← Back to team overview

maria-developers team mailing list archive

5d9386892b5: MDEV-4633: multi_source.simple test fails sporadically

 

revision-id: 5d9386892b58477c4e28de3e40d930b44f5b42d4 (mariadb-10.1.43-274-g5d9386892b5)
parent(s): 3ee2422624ffb3d7ffefff8db7ef9398816299bc
author: Sujatha
committer: Sujatha
timestamp: 2020-09-08 13:10:36 +0530
message:

MDEV-4633: multi_source.simple test fails sporadically

Analysis:
========
Writes to 'rli->log_space_total' needs to be synchronized, otherwise both
SQL_THREAD and IO_THREAD can try to modify the variable simultaneously
resulting in incorrect rli->log_space_total.  In the current test scenario
SQL_THREAD is trying to decrement 'rli->log_space_total' in 'purge_first_log'
and IO_THREAD is trying to increment the 'rli->log_space_total' in
'queue_event' simultaneously.
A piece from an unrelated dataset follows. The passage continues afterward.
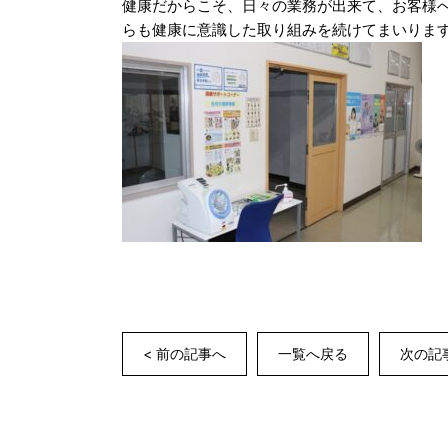
健康だからこそ、日々の業務が出来て、お客様
らも健康に意識した取り組みを続けてまいりま
< 前の記事へ
一覧へ戻る
次の記事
Hence test occasionally fails with  result
mismatch.

Fix:
===
Convert 'rli->log_space_total' variable to atomic type.

---
 sql/log.cc     |  4 +++-
 sql/log.h      |  4 +++-
 sql/rpl_rli.cc | 14 ++++++++------
 sql/slave.cc   | 19 +++++++++++++++----
 4 files changed, 29 insertions(+), 12 deletions(-)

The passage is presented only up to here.